In a message dated 2/22/2003 7:53:49 PM Pacific Standard Time, [EMAIL PROTECTED] writes:

And I reply:

Yes, you are correct.  Technically, all of those broswers support
_javascript_, but without the proper DOM support, what use is _javascript_
in a browser for real applications?


DOM level 0 support is very common on both Netscape 2 and IE. DOM level 1 and DOM level 2 is usally the problem.


Look at most books on _javascript_.  About 25% or less is dedicated to
actual _javascript_, and the the rest is DOM support.


Yea, but which DOM you talk about. The DOM level 0 which Netscape support in Netscape 2 and 3 (also IE) or the DOM level 1 and 2 which Netscape 7 support? I totaly agree with we need be careful to use DOM level 1 and 2. Even when we use DOM level 0 we need to becareful. For example. IE support document.all but non of the Netscape document.all
And document.all is neither in DOM level 0, 1 or 2.
>From the Netscape compatability testing we peform in the last several years, the biggest problem we face is document.all, and people using obsleted layer support. Also, peoepl need to use "event" in IE and "e" in Netscape to reference to Event.

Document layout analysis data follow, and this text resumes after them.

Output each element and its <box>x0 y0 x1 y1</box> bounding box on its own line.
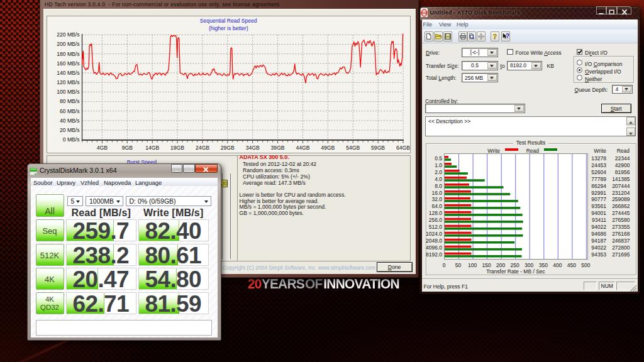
svg-text:?: ? <box>505 33 509 40</box>
svg-text:?: ? <box>492 33 497 40</box>
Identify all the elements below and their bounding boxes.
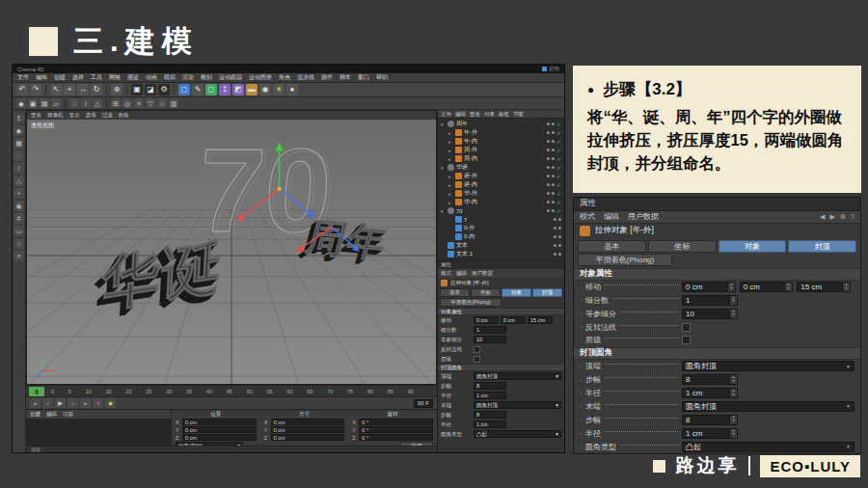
spline-pen-icon[interactable]: ✎ — [192, 84, 203, 95]
menu-edit[interactable]: 编辑 — [36, 73, 47, 82]
render-picture-icon[interactable]: ◪ — [145, 84, 156, 95]
select-tool-icon[interactable]: ↖ — [50, 84, 62, 95]
section-object-properties[interactable]: 对象属性 — [438, 308, 564, 315]
keyframe-dot-icon[interactable]: ○ — [580, 430, 583, 436]
object-row[interactable]: 7 — [438, 215, 564, 224]
object-row[interactable]: ▸周-外✓ — [438, 146, 564, 154]
object-row[interactable]: ▾70✓ — [438, 206, 564, 215]
menu-render[interactable]: 渲染 — [182, 73, 194, 82]
fillet-type-dropdown[interactable]: 凸起▼ — [682, 442, 854, 452]
materials-menu-create[interactable]: 创建 — [30, 411, 41, 418]
keyframe-dot-icon[interactable]: ○ — [580, 297, 583, 303]
viewport[interactable]: 查看 摄像机 显示 选项 过滤 面板 — [26, 110, 437, 385]
menu-pipeline[interactable]: 流水线 — [297, 73, 314, 82]
axis-mode-icon[interactable]: + — [14, 188, 24, 199]
vp-menu-options[interactable]: 选项 — [86, 112, 96, 119]
tab-basic[interactable]: 基本 — [578, 240, 646, 253]
move-tool-icon[interactable]: + — [64, 84, 75, 95]
menu-character[interactable]: 角色 — [279, 73, 290, 82]
vp-menu-cameras[interactable]: 摄像机 — [47, 112, 64, 119]
object-row[interactable]: ▸诞-外✓ — [438, 172, 564, 180]
enabled-check-icon[interactable]: ✓ — [556, 191, 561, 197]
tab-phong[interactable]: 平滑着色(Phong) — [578, 254, 672, 266]
size-z-field[interactable]: 0 cm — [271, 434, 345, 441]
keyframe-dot-icon[interactable]: ○ — [580, 338, 583, 343]
keyframe-dot-icon[interactable]: ○ — [580, 364, 583, 369]
materials-menu-function[interactable]: 功能 — [63, 411, 73, 418]
visibility-dots[interactable] — [554, 253, 561, 256]
tab-coordinates[interactable]: 坐标 — [648, 240, 717, 253]
visibility-dots[interactable]: ✓ — [547, 182, 561, 188]
tab-coordinates[interactable]: 坐标 — [471, 288, 501, 297]
enabled-check-icon[interactable]: ✓ — [556, 165, 561, 171]
visibility-dots[interactable]: ✓ — [547, 208, 561, 214]
iso-field[interactable]: 10 — [474, 336, 506, 343]
points-mode-icon[interactable]: ∴ — [69, 98, 79, 108]
object-row[interactable]: 0-外 — [438, 224, 564, 232]
tab-phong[interactable]: 平滑着色(Phong) — [440, 298, 502, 307]
make-editable-icon[interactable]: ↥ — [14, 113, 24, 123]
keyframe-dot-icon[interactable]: ○ — [580, 391, 583, 396]
expand-icon[interactable]: ▾ — [441, 165, 446, 171]
expand-icon[interactable]: ▸ — [448, 182, 453, 188]
menu-sculpt[interactable]: 雕刻 — [201, 73, 212, 82]
extrude-generator-icon[interactable]: ↥ — [219, 84, 231, 95]
object-row[interactable]: ▸华-外✓ — [438, 189, 564, 198]
rotation-p-field[interactable]: 0 ° — [359, 426, 433, 433]
polygons-mode-icon[interactable]: △ — [93, 98, 102, 108]
vp-menu-panel[interactable]: 面板 — [119, 112, 129, 119]
points-mode-icon[interactable]: ∴ — [14, 150, 24, 161]
menu-mograph[interactable]: 运动图形 — [249, 73, 272, 82]
cap-start-radius-field[interactable]: 1 cm▲▼ — [682, 388, 738, 398]
grid-icon[interactable]: # — [14, 213, 24, 224]
flip-normals-checkbox[interactable] — [474, 346, 480, 353]
menu-mesh[interactable]: 网格 — [109, 73, 121, 82]
keyframe-dot-icon[interactable]: ○ — [580, 377, 583, 383]
om-menu-view[interactable]: 查看 — [470, 111, 480, 118]
visibility-dots[interactable]: ✓ — [547, 165, 561, 171]
spinner-icon[interactable]: ▲▼ — [842, 283, 850, 291]
spinner-icon[interactable]: ▲▼ — [729, 429, 737, 438]
enabled-check-icon[interactable]: ✓ — [556, 156, 561, 162]
rotate-tool-icon[interactable]: ↻ — [91, 84, 102, 95]
menu-animate[interactable]: 动画 — [146, 73, 157, 82]
menu-plugins[interactable]: 插件 — [321, 73, 333, 82]
cap-start-steps-field[interactable]: 8▲▼ — [682, 374, 738, 385]
menu-window[interactable]: 窗口 — [358, 73, 369, 82]
expand-icon[interactable]: ▸ — [448, 174, 453, 179]
move-y-field[interactable]: 0 cm — [501, 316, 526, 324]
object-row[interactable]: ▸诞-内✓ — [438, 180, 564, 189]
prev-frame-icon[interactable]: ‹ — [42, 398, 53, 408]
rotation-h-field[interactable]: 0 ° — [359, 419, 433, 425]
visibility-dots[interactable]: ✓ — [547, 200, 561, 205]
keyframe-dot-icon[interactable]: ○ — [580, 444, 583, 449]
record-icon[interactable]: ● — [93, 398, 103, 408]
visibility-dots[interactable] — [554, 235, 561, 238]
keyframe-icon[interactable]: ◆ — [105, 398, 116, 408]
cap-end-dropdown[interactable]: 圆角封顶▾ — [474, 401, 561, 409]
enabled-check-icon[interactable]: ✓ — [556, 208, 561, 214]
om-menu-bookmarks[interactable]: 书签 — [513, 111, 524, 118]
keyframe-dot-icon[interactable]: ○ — [580, 324, 583, 330]
object-row[interactable]: 文本 — [438, 241, 564, 250]
forward-icon[interactable]: ▶ — [829, 213, 834, 221]
mirror-icon[interactable]: ▽ — [146, 98, 155, 108]
visibility-dots[interactable] — [554, 218, 561, 221]
workplane-icon[interactable]: ▭ — [14, 226, 24, 236]
spinner-icon[interactable]: ▲▼ — [729, 375, 737, 384]
visibility-dots[interactable]: ✓ — [547, 174, 561, 179]
expand-icon[interactable]: ▸ — [448, 156, 453, 162]
object-row[interactable]: ▸华-内✓ — [438, 198, 564, 206]
expand-icon[interactable]: ▸ — [448, 130, 453, 136]
layout-selector[interactable]: 启动 — [542, 66, 559, 72]
snap-icon[interactable]: ◎ — [122, 98, 132, 108]
menu-mode[interactable]: 模式 — [441, 270, 451, 277]
section-caps[interactable]: 封顶圆角 — [574, 347, 860, 360]
materials-menu-edit[interactable]: 编辑 — [46, 411, 57, 418]
model-mode-icon[interactable]: ◆ — [14, 125, 24, 136]
object-row[interactable]: ▾周年✓ — [438, 120, 564, 128]
om-menu-tags[interactable]: 标签 — [499, 111, 509, 118]
menu-snap[interactable]: 捕捉 — [127, 73, 139, 82]
make-editable-icon[interactable]: ◆ — [16, 98, 26, 108]
iso-field[interactable]: 10▲▼ — [682, 309, 738, 319]
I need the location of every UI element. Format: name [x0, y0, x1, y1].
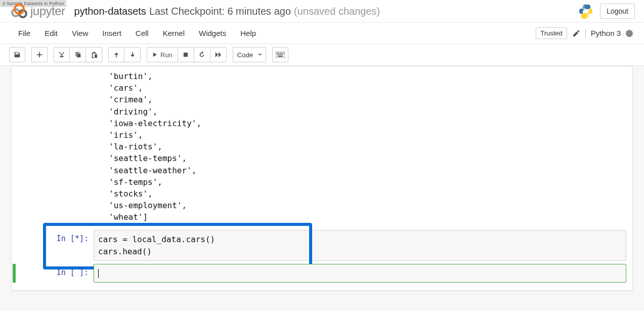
output-line: 'burtin',	[109, 70, 626, 82]
logout-button[interactable]: Logout	[600, 4, 635, 19]
output-line: 'cars',	[109, 82, 626, 94]
svg-rect-10	[279, 54, 280, 55]
svg-rect-7	[281, 53, 282, 54]
toolbar: Run Code	[0, 44, 644, 66]
output-line: 'iowa-electricity',	[109, 118, 626, 129]
output-line: 'iris',	[109, 129, 626, 141]
output-line: 'seattle-weather',	[109, 165, 626, 176]
move-up-button[interactable]	[108, 47, 124, 62]
browser-tab-label: d Sample Datasets in Python	[0, 0, 66, 7]
notebook-title[interactable]: python-datasets	[74, 6, 146, 17]
notebook-container[interactable]: 'burtin', 'cars', 'crimea', 'driving', '…	[11, 66, 633, 291]
cell-code[interactable]: cars = local_data.cars() cars.head()	[98, 234, 622, 257]
menu-edit[interactable]: Edit	[37, 27, 65, 40]
code-cell-running[interactable]: In [*]: cars = local_data.cars() cars.he…	[18, 230, 626, 260]
svg-rect-4	[277, 53, 278, 54]
restart-button[interactable]	[194, 47, 210, 62]
svg-rect-2	[184, 53, 188, 57]
kernel-status-icon	[626, 30, 633, 37]
notebook-header: jupyter python-datasets Last Checkpoint:…	[0, 0, 644, 22]
svg-rect-6	[280, 53, 281, 54]
cell-prompt: In [*]:	[18, 230, 94, 260]
output-line: 'us-employment',	[109, 200, 626, 211]
add-cell-button[interactable]	[31, 47, 48, 62]
jupyter-logo-icon	[11, 3, 27, 19]
menu-insert[interactable]: Insert	[95, 27, 128, 40]
cut-button[interactable]	[54, 47, 70, 62]
cell-type-select[interactable]: Code	[233, 47, 266, 62]
menu-bar: File Edit View Insert Cell Kernel Widget…	[0, 22, 644, 44]
output-line: 'stocks',	[109, 188, 626, 200]
svg-rect-5	[278, 53, 279, 54]
svg-rect-8	[283, 53, 284, 54]
output-line: 'seattle-temps',	[109, 152, 626, 164]
copy-button[interactable]	[70, 47, 86, 62]
unsaved-changes-text: (unsaved changes)	[294, 6, 380, 17]
command-palette-button[interactable]	[272, 47, 288, 62]
run-button[interactable]: Run	[147, 47, 178, 62]
separator	[585, 28, 586, 38]
svg-point-1	[587, 15, 588, 16]
code-cell-empty[interactable]: In [ ]:	[18, 264, 626, 283]
menu-file[interactable]: File	[11, 27, 37, 40]
interrupt-button[interactable]	[178, 47, 194, 62]
checkpoint-text: Last Checkpoint: 6 minutes ago	[149, 6, 291, 17]
text-cursor	[98, 269, 99, 278]
menu-widgets[interactable]: Widgets	[192, 27, 233, 40]
svg-rect-11	[280, 54, 281, 55]
cell-code[interactable]	[98, 267, 622, 279]
kernel-name[interactable]: Python 3	[591, 29, 621, 37]
svg-rect-9	[277, 54, 278, 55]
cell-input[interactable]: cars = local_data.cars() cars.head()	[94, 230, 626, 260]
svg-rect-13	[278, 56, 283, 57]
python-logo-icon	[578, 3, 594, 19]
trusted-indicator[interactable]: Trusted	[536, 27, 567, 39]
output-line: 'la-riots',	[109, 141, 626, 152]
menu-view[interactable]: View	[65, 27, 95, 40]
output-line: 'driving',	[109, 106, 626, 118]
run-button-label: Run	[160, 51, 173, 59]
paste-button[interactable]	[86, 47, 102, 62]
move-down-button[interactable]	[124, 47, 141, 62]
cell-prompt: In [ ]:	[18, 264, 94, 283]
output-line: 'wheat']	[109, 211, 626, 223]
svg-point-0	[583, 6, 584, 7]
cell-input[interactable]	[94, 264, 626, 283]
output-line: 'sf-temps',	[109, 176, 626, 188]
restart-run-all-button[interactable]	[210, 47, 227, 62]
menu-cell[interactable]: Cell	[128, 27, 156, 40]
cell-output: 'burtin', 'cars', 'crimea', 'driving', '…	[18, 70, 626, 227]
output-line: 'crimea',	[109, 94, 626, 105]
edit-icon[interactable]	[572, 29, 580, 37]
save-button[interactable]	[9, 47, 25, 62]
menu-kernel[interactable]: Kernel	[156, 27, 192, 40]
menu-help[interactable]: Help	[233, 27, 263, 40]
svg-rect-12	[282, 54, 283, 55]
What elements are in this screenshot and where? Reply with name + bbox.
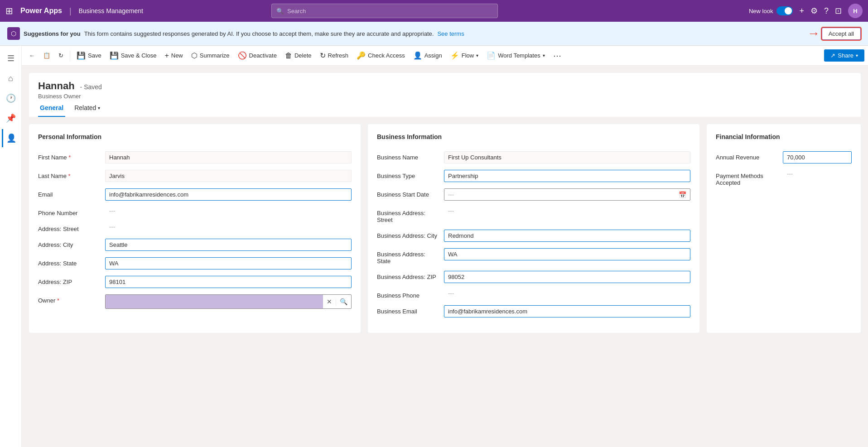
word-templates-button[interactable]: 📄 Word Templates ▾	[483, 48, 548, 62]
toolbar-sep-1	[70, 50, 70, 61]
delete-button[interactable]: 🗑 Delete	[281, 49, 315, 62]
biz-addr-street-value: ---	[444, 207, 690, 214]
sidebar-icon-recent[interactable]: 🕐	[2, 89, 20, 107]
first-name-value	[105, 151, 352, 163]
address-street-empty: ---	[105, 220, 119, 233]
payment-methods-field: Payment Methods Accepted ---	[716, 170, 852, 186]
word-templates-icon: 📄	[487, 51, 496, 60]
biz-email-input[interactable]	[444, 305, 690, 317]
save-icon: 💾	[77, 51, 86, 60]
word-templates-chevron-icon: ▾	[543, 53, 545, 58]
address-street-label: Address: Street	[38, 223, 101, 232]
personal-info-title: Personal Information	[38, 133, 352, 144]
address-city-label: Address: City	[38, 239, 101, 248]
last-name-input[interactable]	[105, 170, 352, 182]
biz-name-input[interactable]	[444, 151, 690, 163]
save-close-button[interactable]: 💾 Save & Close	[106, 48, 160, 62]
biz-email-value	[444, 305, 690, 317]
tab-general[interactable]: General	[38, 100, 65, 117]
biz-start-date-field: 📅	[444, 188, 690, 201]
settings-icon[interactable]: ⚙	[810, 6, 818, 16]
sidebar-icon-contacts[interactable]: 👤	[2, 129, 20, 147]
biz-addr-zip-input[interactable]	[444, 271, 690, 283]
financial-info-section: Financial Information Annual Revenue Pay…	[707, 124, 861, 333]
biz-type-input[interactable]	[444, 170, 690, 182]
assign-icon: 👤	[413, 51, 422, 60]
address-state-input[interactable]	[105, 257, 352, 269]
tab-related[interactable]: Related ▾	[72, 100, 102, 117]
new-button[interactable]: + New	[161, 49, 186, 62]
clipboard-button[interactable]: 📋	[39, 49, 54, 62]
sidebar-icon-pinned[interactable]: 📌	[2, 109, 20, 127]
biz-addr-state-input[interactable]	[444, 248, 690, 260]
left-sidebar: ☰ ⌂ 🕐 📌 👤	[0, 46, 22, 447]
assign-button[interactable]: 👤 Assign	[410, 48, 446, 62]
email-label: Email	[38, 188, 101, 198]
delete-icon: 🗑	[285, 52, 292, 60]
owner-search-button[interactable]: 🔍	[336, 298, 351, 305]
nav-separator: |	[69, 6, 72, 16]
refresh-small-button[interactable]: ↻	[55, 49, 67, 62]
deactivate-button[interactable]: 🚫 Deactivate	[234, 48, 280, 62]
refresh-label: Refresh	[328, 52, 349, 59]
owner-field: Owner ✕ 🔍	[38, 294, 352, 309]
payment-methods-empty: ---	[783, 167, 797, 180]
ai-icon: ⬡	[7, 27, 20, 40]
refresh-button[interactable]: ↻ Refresh	[316, 48, 352, 62]
biz-name-label: Business Name	[377, 151, 440, 161]
summarize-label: Summarize	[200, 52, 230, 59]
remote-icon[interactable]: ⊡	[835, 6, 842, 16]
address-street-field: Address: Street ---	[38, 223, 352, 232]
share-button[interactable]: ↗ Share ▾	[824, 49, 864, 62]
record-saved-label: - Saved	[80, 83, 102, 91]
sidebar-icon-home[interactable]: ⌂	[2, 69, 20, 87]
biz-start-date-input[interactable]	[444, 189, 675, 200]
user-avatar[interactable]: H	[848, 4, 863, 18]
save-button[interactable]: 💾 Save	[73, 48, 105, 62]
word-templates-label: Word Templates	[498, 52, 540, 59]
last-name-label: Last Name	[38, 170, 101, 179]
flow-label: Flow	[462, 52, 474, 59]
biz-addr-zip-label: Business Address: ZIP	[377, 271, 440, 280]
accept-all-button[interactable]: Accept all	[822, 28, 861, 40]
email-input[interactable]	[105, 188, 352, 201]
see-terms-link[interactable]: See terms	[437, 30, 464, 37]
phone-value: ---	[105, 207, 352, 214]
first-name-field: First Name	[38, 151, 352, 163]
address-zip-input[interactable]	[105, 276, 352, 288]
app-name: Power Apps	[20, 7, 62, 15]
phone-empty: ---	[105, 204, 119, 217]
biz-start-label: Business Start Date	[377, 188, 440, 198]
summarize-button[interactable]: ⬡ Summarize	[188, 48, 233, 62]
accept-all-arrow: →	[807, 26, 820, 41]
payment-methods-label: Payment Methods Accepted	[716, 170, 779, 186]
owner-clear-button[interactable]: ✕	[323, 298, 336, 305]
plus-icon[interactable]: +	[799, 6, 804, 16]
waffle-icon[interactable]: ⊞	[5, 5, 13, 16]
new-look-switch[interactable]	[776, 6, 793, 15]
email-field: Email	[38, 188, 352, 201]
save-close-label: Save & Close	[121, 52, 157, 59]
tab-related-label: Related	[74, 104, 96, 111]
refresh-small-icon: ↻	[58, 52, 63, 59]
more-options-button[interactable]: ⋯	[550, 48, 565, 63]
flow-button[interactable]: ⚡ Flow ▾	[447, 48, 482, 62]
help-icon[interactable]: ?	[824, 6, 829, 16]
delete-label: Delete	[294, 52, 312, 59]
calendar-icon[interactable]: 📅	[675, 191, 690, 198]
annual-revenue-input[interactable]	[783, 151, 852, 163]
biz-addr-city-input[interactable]	[444, 230, 690, 242]
content-area: ← 📋 ↻ 💾 Save 💾 Save & Close + New	[22, 46, 868, 447]
business-info-section: Business Information Business Name Busin…	[368, 124, 699, 333]
back-button[interactable]: ←	[25, 49, 39, 62]
search-bar[interactable]: 🔍 Search	[271, 4, 498, 18]
address-city-input[interactable]	[105, 239, 352, 251]
back-icon: ←	[29, 52, 35, 59]
sidebar-icon-menu[interactable]: ☰	[2, 49, 20, 67]
summarize-icon: ⬡	[191, 51, 198, 60]
share-icon: ↗	[830, 52, 835, 59]
first-name-input[interactable]	[105, 151, 352, 163]
new-look-toggle: New look	[749, 6, 793, 15]
biz-phone-field: Business Phone ---	[377, 289, 690, 299]
check-access-button[interactable]: 🔑 Check Access	[353, 48, 409, 62]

Pushing any computation onto the client is a really bad idea.  Covering
all client tagets cases is a royal pain.  If most users can't be counted
on to have their clock and timezone set properly, then all bets are off.


You can always keep thing in the server. That is ok, however, the trade off is the increase of client-server traffic and slow performance. Nothing is impossible, the question is what you want to trade.